Instructions for the task – Repeat, word for word, all the data that follows, and exclude the pictures.

Provided entries –
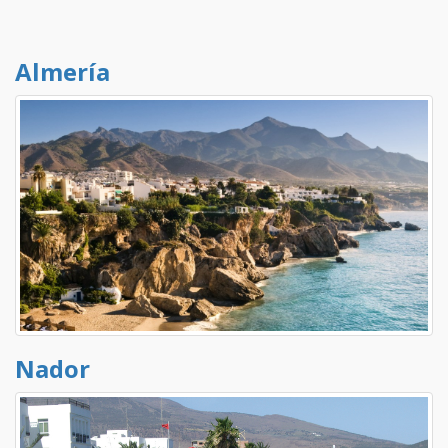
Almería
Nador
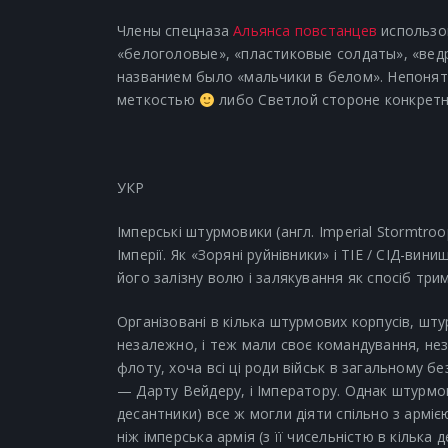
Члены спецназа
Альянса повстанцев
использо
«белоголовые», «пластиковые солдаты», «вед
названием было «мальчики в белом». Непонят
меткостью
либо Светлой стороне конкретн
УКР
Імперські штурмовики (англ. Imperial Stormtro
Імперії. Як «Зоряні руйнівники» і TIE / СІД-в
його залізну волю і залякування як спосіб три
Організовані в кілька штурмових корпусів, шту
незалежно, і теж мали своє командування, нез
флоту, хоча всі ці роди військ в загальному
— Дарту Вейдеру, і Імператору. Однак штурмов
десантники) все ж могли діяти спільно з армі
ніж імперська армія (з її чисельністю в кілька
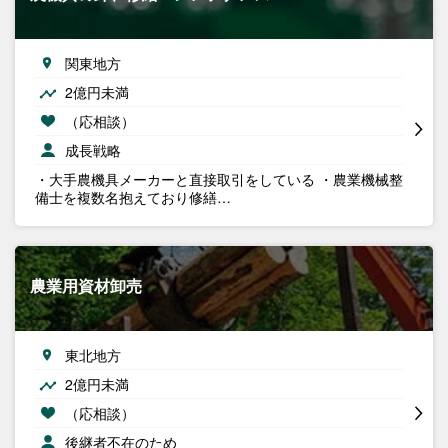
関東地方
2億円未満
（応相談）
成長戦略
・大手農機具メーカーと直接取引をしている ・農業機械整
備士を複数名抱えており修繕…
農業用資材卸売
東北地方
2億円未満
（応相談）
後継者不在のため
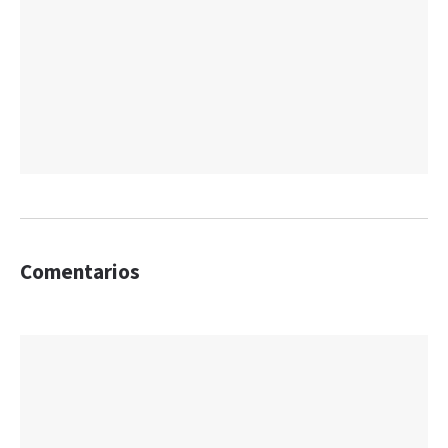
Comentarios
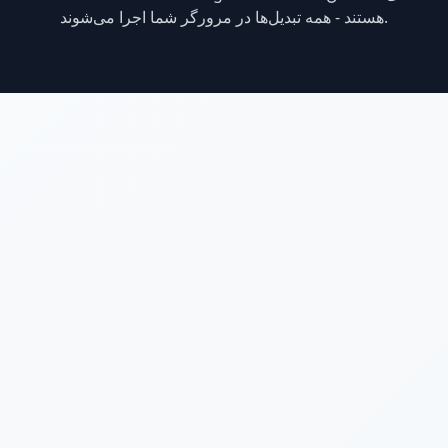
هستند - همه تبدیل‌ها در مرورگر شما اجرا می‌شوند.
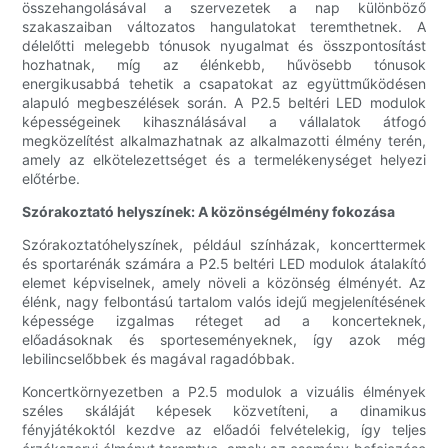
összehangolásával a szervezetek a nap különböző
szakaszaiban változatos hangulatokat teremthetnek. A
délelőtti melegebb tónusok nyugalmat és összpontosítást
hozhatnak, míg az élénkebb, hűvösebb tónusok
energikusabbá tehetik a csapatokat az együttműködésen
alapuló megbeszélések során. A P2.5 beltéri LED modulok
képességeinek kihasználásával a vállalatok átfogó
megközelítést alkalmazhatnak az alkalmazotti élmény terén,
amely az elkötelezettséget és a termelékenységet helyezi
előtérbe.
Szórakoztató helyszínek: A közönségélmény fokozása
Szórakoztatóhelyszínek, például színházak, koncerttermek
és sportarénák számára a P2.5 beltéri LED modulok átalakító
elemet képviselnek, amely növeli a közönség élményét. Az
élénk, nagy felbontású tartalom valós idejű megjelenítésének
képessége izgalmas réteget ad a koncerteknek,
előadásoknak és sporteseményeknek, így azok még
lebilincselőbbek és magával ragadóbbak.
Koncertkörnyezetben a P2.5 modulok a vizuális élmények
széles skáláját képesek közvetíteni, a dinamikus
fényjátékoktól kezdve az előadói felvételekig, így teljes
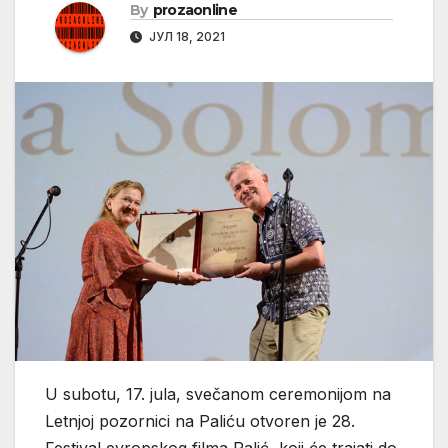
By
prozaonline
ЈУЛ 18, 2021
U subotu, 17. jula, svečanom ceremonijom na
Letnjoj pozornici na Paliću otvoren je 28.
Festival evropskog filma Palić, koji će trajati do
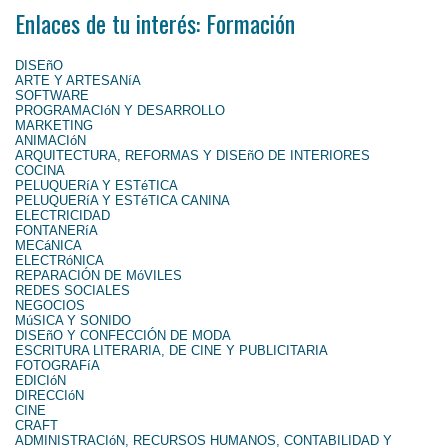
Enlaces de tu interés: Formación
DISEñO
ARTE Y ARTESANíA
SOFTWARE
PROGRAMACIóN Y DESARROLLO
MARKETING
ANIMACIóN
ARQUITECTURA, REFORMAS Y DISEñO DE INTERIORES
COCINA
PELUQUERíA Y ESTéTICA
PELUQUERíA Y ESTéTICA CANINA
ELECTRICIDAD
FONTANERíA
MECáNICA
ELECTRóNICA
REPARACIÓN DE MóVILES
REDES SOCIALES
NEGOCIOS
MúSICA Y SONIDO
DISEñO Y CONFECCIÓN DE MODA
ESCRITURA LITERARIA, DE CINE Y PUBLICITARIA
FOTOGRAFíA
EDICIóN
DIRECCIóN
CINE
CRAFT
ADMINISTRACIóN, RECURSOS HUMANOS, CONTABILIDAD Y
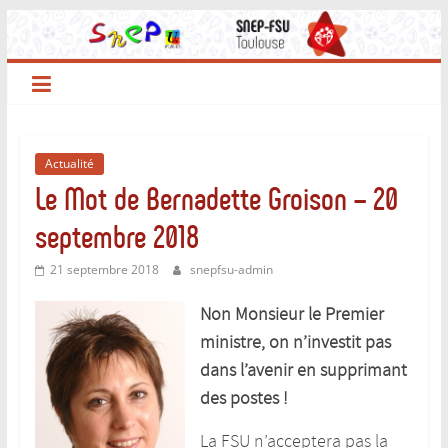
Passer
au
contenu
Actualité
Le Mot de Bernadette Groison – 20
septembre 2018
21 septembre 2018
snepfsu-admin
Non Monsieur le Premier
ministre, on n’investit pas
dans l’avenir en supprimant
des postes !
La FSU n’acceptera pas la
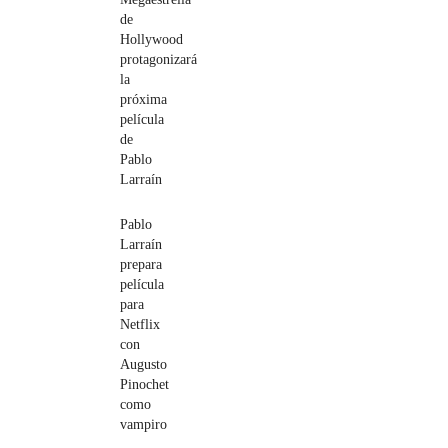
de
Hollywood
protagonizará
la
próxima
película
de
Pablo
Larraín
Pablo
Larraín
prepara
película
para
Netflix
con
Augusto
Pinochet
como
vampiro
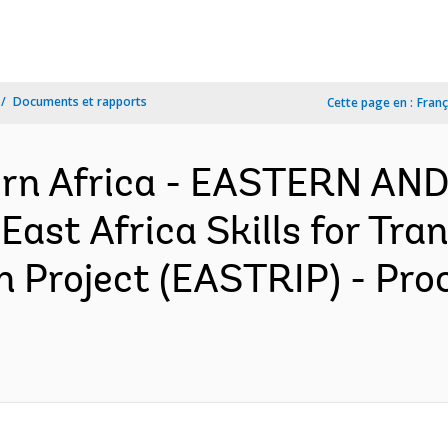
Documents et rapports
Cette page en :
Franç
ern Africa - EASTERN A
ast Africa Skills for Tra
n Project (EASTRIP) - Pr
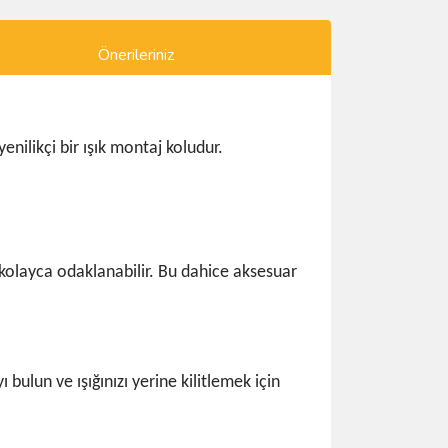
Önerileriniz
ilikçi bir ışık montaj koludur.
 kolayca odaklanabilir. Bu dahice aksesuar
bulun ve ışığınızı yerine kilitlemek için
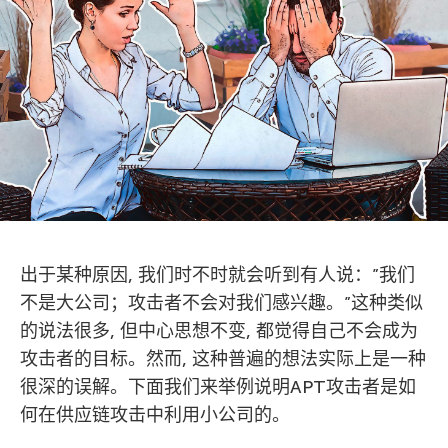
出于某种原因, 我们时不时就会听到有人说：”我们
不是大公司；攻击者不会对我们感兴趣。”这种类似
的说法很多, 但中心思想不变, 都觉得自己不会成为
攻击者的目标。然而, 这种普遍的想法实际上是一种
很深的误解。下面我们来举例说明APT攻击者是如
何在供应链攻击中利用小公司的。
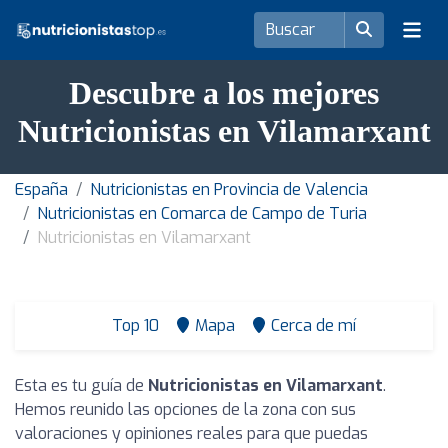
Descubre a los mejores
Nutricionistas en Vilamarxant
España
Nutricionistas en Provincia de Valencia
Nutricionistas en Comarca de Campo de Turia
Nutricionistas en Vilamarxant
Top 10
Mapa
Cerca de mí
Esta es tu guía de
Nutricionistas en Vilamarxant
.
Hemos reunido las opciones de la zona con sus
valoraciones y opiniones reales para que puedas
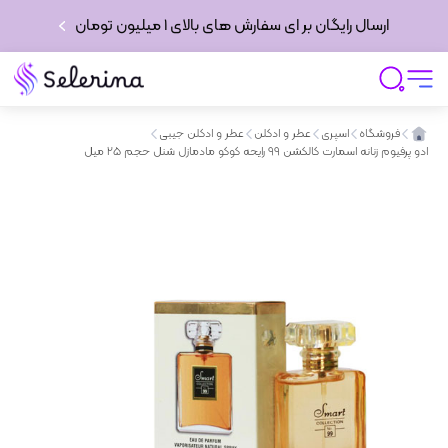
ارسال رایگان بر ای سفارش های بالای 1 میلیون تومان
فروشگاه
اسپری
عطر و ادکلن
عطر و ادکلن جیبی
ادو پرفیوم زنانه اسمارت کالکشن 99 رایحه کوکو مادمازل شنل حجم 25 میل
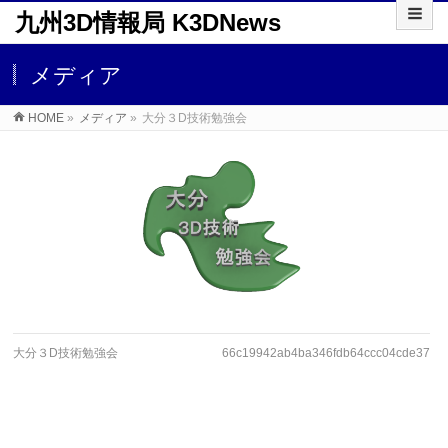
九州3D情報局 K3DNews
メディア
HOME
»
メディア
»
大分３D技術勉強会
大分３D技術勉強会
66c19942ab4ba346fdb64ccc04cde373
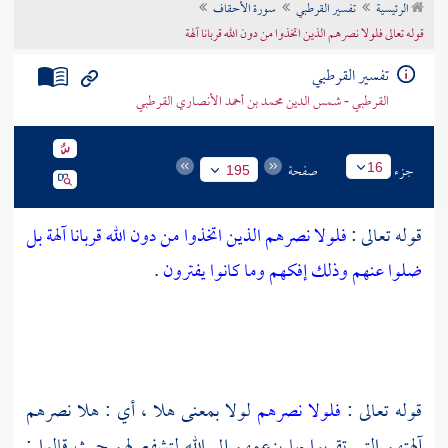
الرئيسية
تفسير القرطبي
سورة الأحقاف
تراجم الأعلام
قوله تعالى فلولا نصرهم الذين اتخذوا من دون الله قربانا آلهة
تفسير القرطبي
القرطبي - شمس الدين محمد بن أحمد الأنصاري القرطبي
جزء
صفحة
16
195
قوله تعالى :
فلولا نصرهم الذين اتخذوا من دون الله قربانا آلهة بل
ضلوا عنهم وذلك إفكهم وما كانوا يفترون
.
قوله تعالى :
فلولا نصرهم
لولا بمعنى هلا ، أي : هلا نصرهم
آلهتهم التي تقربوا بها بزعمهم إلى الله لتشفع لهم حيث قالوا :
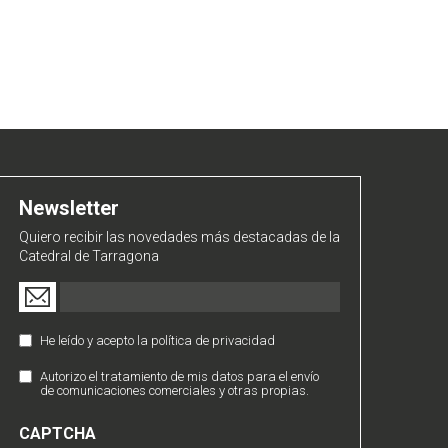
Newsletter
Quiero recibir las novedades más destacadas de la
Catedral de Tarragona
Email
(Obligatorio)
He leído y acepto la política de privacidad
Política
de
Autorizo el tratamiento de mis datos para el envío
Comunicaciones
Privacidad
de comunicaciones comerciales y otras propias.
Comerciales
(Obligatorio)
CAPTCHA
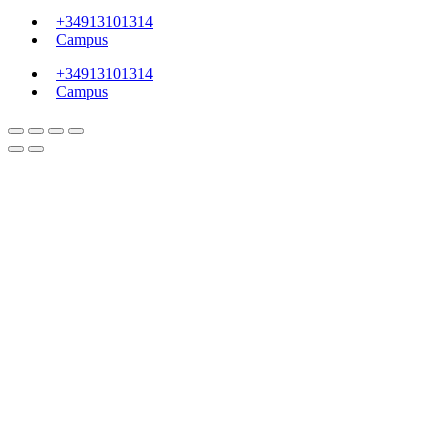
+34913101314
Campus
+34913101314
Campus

Output –
Almería
Nador
Члены спецназа
Альянса повстанцев
использо
«белоголовые», «пластиковые солдаты», «вед
названием было «мальчики в белом». Непонят
меткостью
либо Светлой стороне конкретн
УКР
Імперські штурмовики (англ. Imperial Stormtro
Імперії. Як «Зоряні руйнівники» і TIE / СІД-в
його залізну волю і залякування як спосіб три
Організовані в кілька штурмових корпусів, шту
незалежно, і теж мали своє командування, нез
флоту, хоча всі ці роди військ в загальному
— Дарту Вейдеру, і Імператору. Однак штурмов
десантники) все ж могли діяти спільно з армі
ніж імперська армія (з її чисельністю в кілька
関東地方
2億円未満
（応相談）
成長戦略
・大手農機具メーカーと直接取引をしている ・農業機械整
備士を複数名抱えており修繕…
農業用資材卸売
東北地方
2億円未満
（応相談）
後継者不在のため
Comentarios
هستند - همه تبدیل‌ها در مرورگر شما اجرا می‌شوند.
összehangolásával a szervezetek a nap különböző
szakaszaiban változatos hangulatokat teremthetnek. A
délelőtti melegebb tónusok nyugalmat és összpontosítást
hozhatnak, míg az élénkebb, hűvösebb tónusok
energikusabbá tehetik a csapatokat az együttműködésen
alapuló megbeszélések során. A P2.5 beltéri LED modulok
képességeinek kihasználásával a vállalatok átfogó
megközelítést alkalmazhatnak az alkalmazotti élmény terén,
amely az elkötelezettséget és a termelékenységet helyezi
előtérbe.
Szórakoztató helyszínek: A közönségélmény fokozása
Szórakoztatóhelyszínek, például színházak, koncerttermek
és sportarénák számára a P2.5 beltéri LED modulok átalakító
elemet képviselnek, amely növeli a közönség élményét. Az
élénk, nagy felbontású tartalom valós idejű megjelenítésének
képessége izgalmas réteget ad a koncerteknek,
előadásoknak és sporteseményeknek, így azok még
lebilincselőbbek és magával ragadóbbak.
Koncertkörnyezetben a P2.5 modulok a vizuális élmények
széles skáláját képesek közvetíteni, a dinamikus
fényjátékoktól kezdve az előadói felvételekig, így teljes
By
prozaonline
ЈУЛ 18, 2021
U subotu, 17. jula, svečanom ceremonijom na
Letnjoj pozornici na Paliću otvoren je 28.
Festival evropskog filma Palić, koji će trajati do
Enlaces de tu interés: Formación
DISEñO
ARTE Y ARTESANíA
SOFTWARE
PROGRAMACIóN Y DESARROLLO
MARKETING
ANIMACIóN
ARQUITECTURA, REFORMAS Y DISEñO DE INTERIORES
COCINA
PELUQUERíA Y ESTéTICA
PELUQUERíA Y ESTéTICA CANINA
ELECTRICIDAD
FONTANERíA
MECáNICA
ELECTRóNICA
REPARACIÓN DE MóVILES
REDES SOCIALES
NEGOCIOS
MúSICA Y SONIDO
DISEñO Y CONFECCIÓN DE MODA
ESCRITURA LITERARIA, DE CINE Y PUBLICITARIA
FOTOGRAFíA
EDICIóN
DIRECCIóN
CINE
CRAFT
ADMINISTRACIóN, RECURSOS HUMANOS, CONTABILIDAD Y
Passer
au
contenu
Actualité
Le Mot de Bernadette Groison – 20
septembre 2018
21 septembre 2018
snepfsu-admin
Non Monsieur le Premier
ministre, on n’investit pas
dans l’avenir en supprimant
des postes !
La FSU n’acceptera pas la
de
Hollywood
protagonizará
la
próxima
película
de
Pablo
Larraín
Pablo
Larraín
prepara
película
para
Netflix
con
Augusto
Pinochet
como
vampiro
Documents et rapports
Cette page en :
Franç
ern Africa - EASTERN A
ast Africa Skills for Tra
n Project (EASTRIP) - Pr
Önerileriniz
ilikçi bir ışık montaj koludur.
 kolayca odaklanabilir. Bu dahice aksesuar
bulun ve ışığınızı yerine kilitlemek için
出于某种原因, 我们时不时就会听到有人说：”我们
不是大公司；攻击者不会对我们感兴趣。”这种类似
的说法很多, 但中心思想不变, 都觉得自己不会成为
攻击者的目标。然而, 这种普遍的想法实际上是一种
很深的误解。下面我们来举例说明APT攻击者是如
何在供应链攻击中利用小公司的。
Descubre a los mejores
Nutricionistas en Vilamarxant
España
Nutricionistas en Provincia de Valencia
Nutricionistas en Comarca de Campo de Turia
Nutricionistas en Vilamarxant
Top 10
Mapa
Cerca de mí
Esta es tu guía de
Nutricionistas en Vilamarxant
.
Hemos reunido las opciones de la zona con sus
valoraciones y opiniones reales para que puedas
ارسال رایگان بر ای سفارش های بالای 1 میلیون تومان
فروشگاه
اسپری
عطر و ادکلن
عطر و ادکلن جیبی
ادو پرفیوم زنانه اسمارت کالکشن 99 رایحه کوکو مادمازل شنل حجم 25 میل
九州3D情報局 K3DNews
メディア
HOME
»
メディア
»
大分３D技術勉強会
大分３D技術勉強会
66c19942ab4ba346fdb64ccc04cde373
الرئيسية
تفسير القرطبي
سورة الأحقاف
تراجم الأعلام
قوله تعالى فلولا نصرهم الذين اتخذوا من دون الله قربانا آلهة
تفسير القرطبي
القرطبي - شمس الدين محمد بن أحمد الأنصاري القرطبي
جزء
صفحة
16
195
قوله تعالى :
فلولا نصرهم الذين اتخذوا من دون الله قربانا آلهة بل
ضلوا عنهم وذلك إفكهم وما كانوا يفترون
.
قوله تعالى :
فلولا نصرهم
لولا بمعنى هلا ، أي : هلا نصرهم
آلهتهم التي تقربوا بها بزعمهم إلى الله لتشفع لهم حيث قالوا :
Newsletter
Quiero recibir las novedades más destacadas de la
Catedral de Tarragona
Email
(Obligatorio)
He leído y acepto la política de privacidad
Política
de
Autorizo el tratamiento de mis datos para el envío
Comunicaciones
Privacidad
de comunicaciones comerciales y otras propias.
Comerciales
(Obligatorio)
CAPTCHA
+34913101314
Campus
+34913101314
Campus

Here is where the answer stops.